Reporter: Iren – Editor: Redaksi
Insitekaltim, Jakarta – Ketua Komisi Pemberantasan Korupsi (KPK) RI Firli Bahuri mengatakan pemerintah negara memerlukan kontrol. Jika tidak, maka setahap demi setahap akan tercipta ketidakadilan dan institusi politik akan diisi oleh orang-orang yang korupsi.
Ini sejalan dengan adagium yang dipopulerkan Lord Acton bahwa “power tends to corrupt, and absolute power corrupts absolutely”.

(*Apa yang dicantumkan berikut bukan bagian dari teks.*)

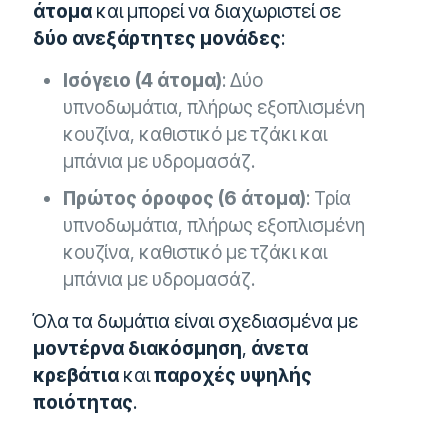
άτομα
και μπορεί να διαχωριστεί σε
δύο ανεξάρτητες μονάδες
:
Ισόγειο (4 άτομα)
: Δύο
υπνοδωμάτια, πλήρως εξοπλισμένη
κουζίνα, καθιστικό με τζάκι και
μπάνια με υδρομασάζ.
Πρώτος όροφος (6 άτομα)
: Τρία
υπνοδωμάτια, πλήρως εξοπλισμένη
κουζίνα, καθιστικό με τζάκι και
μπάνια με υδρομασάζ.
Όλα τα δωμάτια είναι σχεδιασμένα με
μοντέρνα διακόσμηση
,
άνετα
κρεβάτια
και
παροχές υψηλής
ποιότητας
.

“Sebuah negara yang terlalu korup akan menghasilkan taraf kemiskinan dan kesulitan hidup yang intensif, karena di dalamnya tidak ditemukan hukum-hukum maupun institusi-institusi yang memadai untuk mengendalikan hasrat sewenang-wenang untuk berperilaku korup dalam sistem secara merajalela,” ujar Firli Bahuri dalam kegiatan Simposium Demokrasi yang digelar Pro Democracy Watch (Prodewa) di Perpustakaan Nasional, Kamis (10/3/2021).
Indonesia merupakan negara yang demokrasi, yang mana ruh demokrasi adalah keterbukaan, transparansi, dan akuntabilitas. Dengan demikian seharusnya sudah tidak ada lagi korupsi.
“Karena ruh keterbukaan sudah menjadi mimpi buruk bagi pelaku korupsi,” tambahnya.
Ia pun membandingkan pemikiran dua pemikir hukum konstitusi, yakni Friedrich Julius Stahl (1802-1861) dan A.V. Dicey (1835-1922), menawarkan kerangka kerja negara demokrasi berdasarkan hukum.
Friedrich Julius Stahl menggunakan istilah negara hukum atau rechtsstaat, sementara A.V. Dicey memakai istilah rule of law.
Menurut Stahl ada empat unsur rechtsstaat dalam arti klasik yaitu hak asasi manusia, pemisahan kekuasaan (trias politika), pemerintah berdasar peraturan (wetmatigheid van bestuur), dan peradilan administrasi.
Sementara Dicey mengatakan rule of law mencakup supremacy of the law, equlity before the law, dan jaminan HAM oleh undang-undang dan keputusan pengadilan.
Oleh karena itu, semestinya tidak ada lagi praktik korupsi yang dilakukan oleh pejabat negara di berbagai tingkatan. Maka dari itu semua anak bangsa untuk secara bersama-sama bertanggung jawab memerangi hal-hal yang memungkinkan praktik korupsi.
Firli mengajak semua masyarakat Indonesia untuk terlibat dalam upaya pemberantasan korupsi. Upaya tersebut, harus dimainkan di semua kamar kekuasaan, baik eksekutif, legislatif, yudikatif, maupun partai poklitik.
“Rekan-rekan, putra dan putri Indonesia, harus mengambil peran secara aktif dalam membebaskan dan membersihkan Indonesia dari praktik korupsi. Keputusan ada ditangan kita semua. Apakah kita tetap diam dan menjadi saksi sejarah atau memilih menjadi pelaku sejarah. Apakah kita memilih menjadi penonton atau menjadi pemain. Masa depan bangsa Indonesia ada di tangan Anda. The future depends on what we do at present,” kata Firli Bahuri.
Menurutnya, dengan upaya bersama, maka demokrasi yang dicita-cita gerakan Reformasi 1998 akan terwujud tanpa mengulang kegagalan yang terjadi pada masa-masa sebelumnya.
Adapun kegiatan Simposium Demokrasi yang digelar Proweda yang diketuai M. Fauzan Irvan bertujuan menjalin silaturahmi dan konsolidasi dengan seluruh mantan-mantan aktivis organisasi intra kampus, diikuti Ketua MPR RI Bambang Soesatyo, Menteri Investasi Lahadalia dan Ketua Umum Jaringan Media Siber Indonesia (JMSI) Teguh Santosa.